今月から日経新聞の「私の履歴書」欄で、日産自動車社長のカルロス・ゴーン氏の履歴紹介が始まっているが、生まれも育ちも、何度も地球を半周するようなダイナミックな移住で改めて驚かされる。
生まれはレバノン(後から要確認)で、特に幼少期を過ごしたのがブラジルの奥地も奥地、アマゾン河の支流端、ボリビアと接するような地(ロンド―ニャ地方、ポルトベーリョ)だったこと。 子供時代に悪い水を飲んで命に掛かるような大病をし、故郷のベイルート(要確認)に戻ったり、結婚してまたベイルートに戻ったり、読んでいる方が覚えられないくらい。 そして大学時代はフランスで過ごしたなど、日本人の地理感覚からするととんでもない「国際感覚」の持ち主であることが分かった。
これでは当時、「これからの日本のオリジナル・デザインとは何か」、などと考えていた頭脳とはほとんど整合性が取れないのは当たり前だ。


当時とは、2003年(平成15)か4年(正確な年月日は後から調べて記載)に、ゴーン氏をお招きしてセミナーを開催したことがあり、400人位集まったのだ。
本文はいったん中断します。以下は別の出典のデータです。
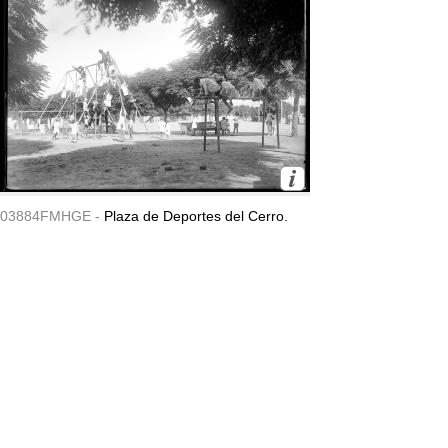
03884FMHGE -
Plaza de Deportes del Cerro.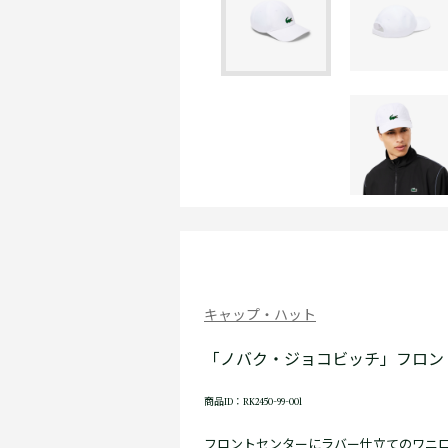
キャップ・ハット
「ノバク・ジョコビッチ」フロン
商品ID：RK2450-99-001
フロントセンターにラバー仕立てのワニ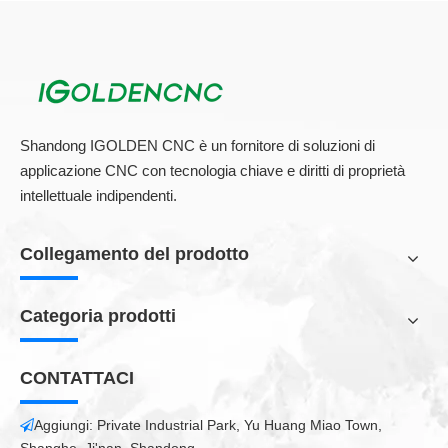
Shandong IGOLDEN CNC è un fornitore di soluzioni di
applicazione CNC con tecnologia chiave e diritti di proprietà
intellettuale indipendenti.
Collegamento del prodotto
Categoria prodotti
CONTATTACI
Aggiungi: Private Industrial Park, Yu Huang Miao Town,
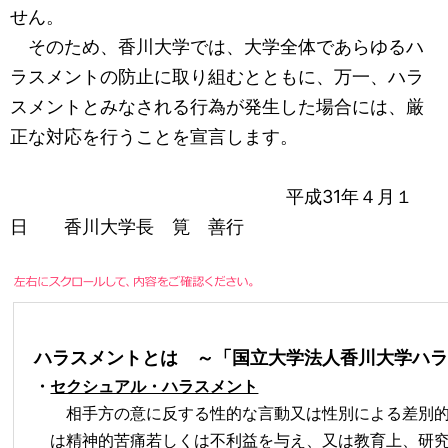
せん。
そのため、香川大学では、大学全体であらゆるハ
ラスメントの防止に取り組むとともに、万一、ハラ
スメントとみなされる行為が発生した場合には、厳
正な対応を行うことを宣言します。
平成31年４月１
日 香川大学長 筧 善行
ハラスメントとは ～「国立大学法人香川大学ハ
・
セクシュアル・ハラスメント
相手方の意に反する性的な言動又は性別による差別的
は精神的苦痛若しく
は不利益を与え、又は教育上、研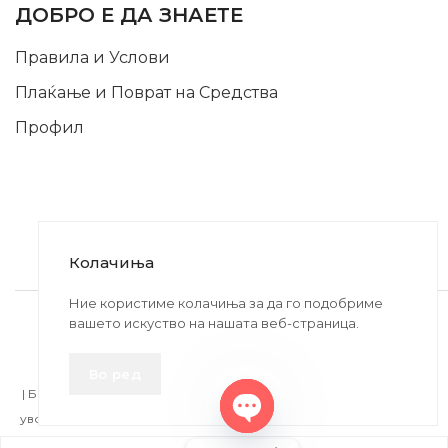
ДОБРО Е ДА ЗНАЕТЕ
Правила и Услови
Плаќање и Поврат на Средства
Профил
Колачиња
2020-2024 © MB DISKONT. Изработено од
Ние користиме колачиња за да го подобриме
вашето искуство на нашата веб-страница.
БРАМИТ ДООЕЛ
Прикажените цени се со вклучен ДДВ
Во ред
| БРАЌА МИНКОВИ 57, 2400 СТРУМИЦА | ДПТУ
БРАМИТ
ДООЕЛ
увоз-извоз Струмица Д.Б.: MK4027005146330 | ЕМБС: 6030530 |
Open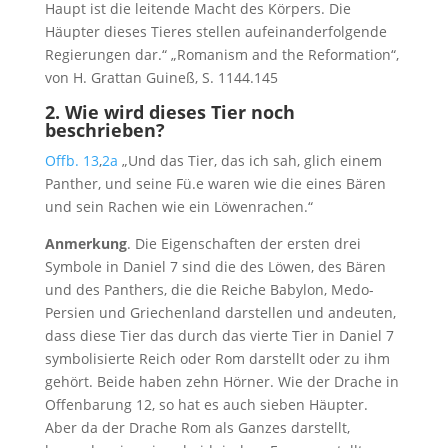
Haupt ist die leitende Macht des Körpers. Die
Häupter dieses Tieres stellen aufeinanderfolgende
Regierungen dar.“ „Romanism and the Reformation“,
von H. Grattan Guineß, S. 1144.145
2.
Wie wird dieses Tier noch
beschrieben?
Offb. 13
,
2a
„Und das Tier, das ich sah, glich einem
Panther, und seine Fü.e waren wie die eines Bären
und sein Rachen wie ein Löwenrachen.“
Anmerkung
. Die Eigenschaften der ersten drei
Symbole in Daniel 7
sind die des Löwen, des Bären
und des Panthers, die die Reiche Babylon, Medo-
Persien und Griechenland darstellen und andeuten,
dass diese Tier das durch das vierte Tier in Daniel 7
symbolisierte Reich oder Rom darstellt oder zu ihm
gehört. Beide haben zehn Hörner. Wie der Drache in
Offenbarung 12
, so hat es auch sieben Häupter.
Aber da der Drache Rom als Ganzes darstellt,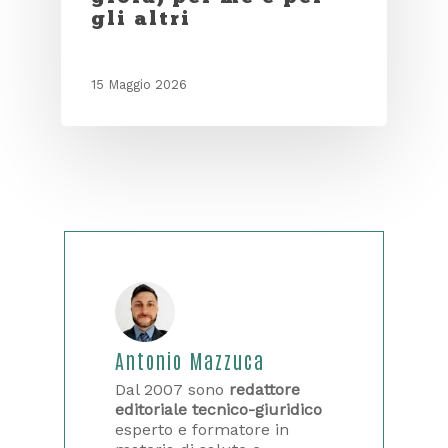
gli altri
15 Maggio 2026
Antonio Mazzuca
Dal 2007 sono
redattore
editoriale tecnico-giuridico
esperto e formatore in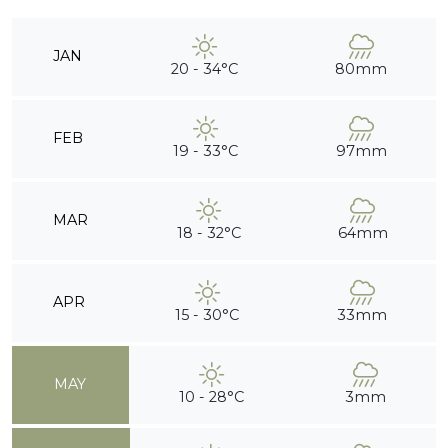
JAN
20 - 34°C
80mm
FEB
19 - 33°C
97mm
MAR
18 - 32°C
64mm
APR
15 - 30°C
33mm
MAY
10 - 28°C
3mm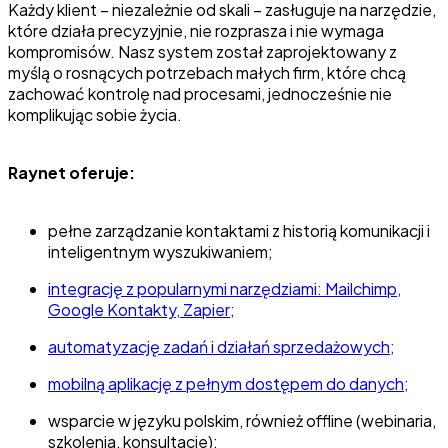
Każdy klient – niezależnie od skali – zasługuje na narzędzie,
które działa precyzyjnie, nie rozprasza i nie wymaga
kompromisów. Nasz system został zaprojektowany z
myślą o rosnących potrzebach małych firm, które chcą
zachować kontrolę nad procesami, jednocześnie nie
komplikując sobie życia.
Raynet oferuje:
pełne zarządzanie kontaktami z historią komunikacji i
inteligentnym wyszukiwaniem;
integrację z popularnymi narzędziami: Mailchimp,
Google Kontakty, Zapier;
automatyzację zadań i działań sprzedażowych;
mobilną aplikację z pełnym dostępem do danych;
wsparcie w języku polskim, również offline (webinaria,
szkolenia, konsultacje);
(*)  さすがにすごい集客力。 各企業の上層部や、声を掛けても来てくれた事の無い経産省の幹部までが出席していた。
彼に認められていた中村史郎さんなど、日産自動車のデザイン部の協力があったからだが、その時の印象がどうも明確でない。 というのもゴーン氏は早口の英語でまくし立てるように喋り、どうも通訳が追い付かなかったからのように思う。
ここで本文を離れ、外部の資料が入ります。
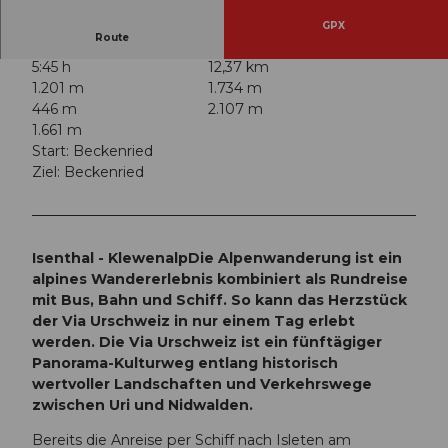
GPX
Route
5:45 h
12,37 km
1.201 m
1.734 m
446 m
2.107 m
1.661 m
Start: Beckenried
Ziel: Beckenried
Isenthal - Klewenalp
Die Alpenwanderung ist ein
alpines Wandererlebnis kombiniert als Rundreise
mit Bus, Bahn und Schiff. So kann das Herzstück
der Via Urschweiz in nur einem Tag erlebt
werden. Die Via Urschweiz ist ein fünftägiger
Panorama-Kulturweg entlang historisch
wertvoller Landschaften und Verkehrswege
zwischen Uri und Nidwalden.
Bereits die Anreise per Schiff nach Isleten am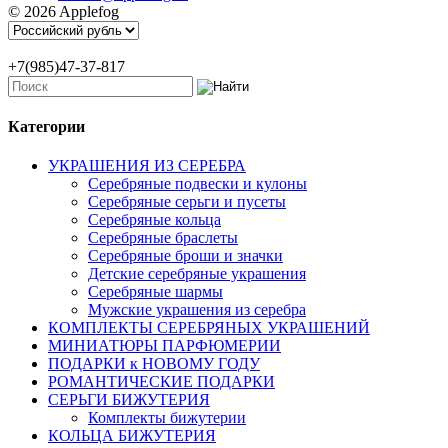
© 2026 Applefog
+7(985)47-37-817
Категории
УКРАШЕНИЯ ИЗ СЕРЕБРА
Серебряные подвески и кулоны
Серебряные серьги и пусеты
Серебряные кольца
Серебряные браслеты
Серебряные броши и значки
Детские серебряные украшения
Серебряные шармы
Мужские украшения из серебра
КОМПЛЕКТЫ СЕРЕБРЯНЫХ УКРАШЕНИЙ
МИНИАТЮРЫ ПАРФЮМЕРИИ
ПОДАРКИ к НОВОМУ ГОДУ
РОМАНТИЧЕСКИЕ ПОДАРКИ
СЕРЬГИ БИЖУТЕРИЯ
Комплекты бижутерии
КОЛЬЦА БИЖУТЕРИЯ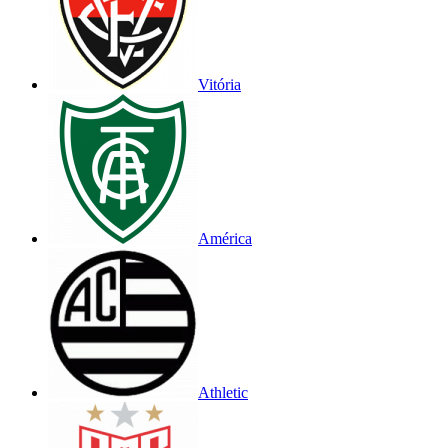
Vitória
América
Athletic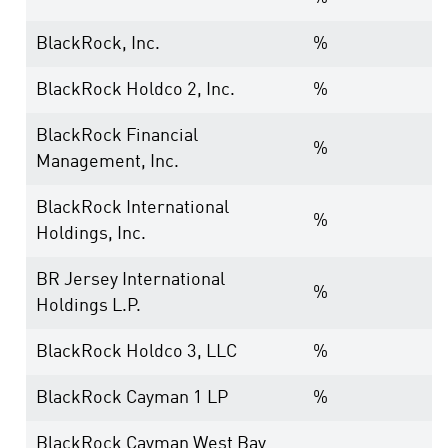
BlackRock, Inc.
%
BlackRock Holdco 2, Inc.
%
BlackRock Financial
%
Management, Inc.
BlackRock International
%
Holdings, Inc.
BR Jersey International
%
Holdings L.P.
BlackRock Holdco 3, LLC
%
BlackRock Cayman 1 LP
%
BlackRock Cayman West Bay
要点としては、国際化の時代であり各国の事情に合わせたデザイン戦略を立てるべきだ、という趣旨だったと思うが、こちらも、まさかゴーン氏が講演に協力してくれるとは思っていなかった節もあり、少なからず慌てていたこともあった。 経歴や考え方の要点を押さえておかなかったのだ。 話して頂くだけで有難く、「何を話しますか?」 などと前もって聞くような状態ではなかったこともある。
というのもゴーン氏は当時から分刻みで忙しく、予定に組み込んで貰えてことだけでもありがたいこと、と言われていたからだ。



彼は大学で研究中にミシュラン(タイヤ・メーカー)に誘われ就職し、思いがあった育ちのブラジルに戻るが、そこでの成果を買われて、今度はアメリカ支社行を頼まれる。
アメリカ(サウスカロライナ州グリーンビル)での経営に対する落差体験はいい勉強になったようだ。
「短期な利益を重視する米国流の経営と欧州の同族企業的な長期経営はどこかで折り合う必要があった。米国は新しい時代を模索する場の最前線だった。文化の融合とはつまり、互いを尊重し合うことである」(1月8日記事)


日本人で、ここまで世界を渡り歩いてきた経営者はさすがにほとんどいないのではないか。
グローバリゼーションが問題になっている時にゴーン氏自身がグローバル体質だから、 何が問題なのかわからない、 と言うかもしれない。 レバノン語(要確認)、フランス語、英語を自由に話せるようだが、日本語はどうなのだろう。 日本語は国際情報交流に必要ないと思っていれば、今でも話せないかもしれない。
日本語で考え、日本語でしか発言出来ない日本人は、置いてきぼりにされつつある。
また当時(今でもそうだろうが) ゴーン氏以外に、 デザイナーの要請に出てきてくれた日本人トップ経営者がいただろうか。
講演が終わって私と軽く握手した後、ゴーン氏は会場を出て行った。 通路まで見送ったら、秘書らしい若い日本人女性が4人ほど待ち受けていて、英語で次の予定のことについて資料を見せ立ち話をし始めた。 一人が、私に向かって 「次の予定の時間が無いのですよ」 と言い、次には皆が駆け出した。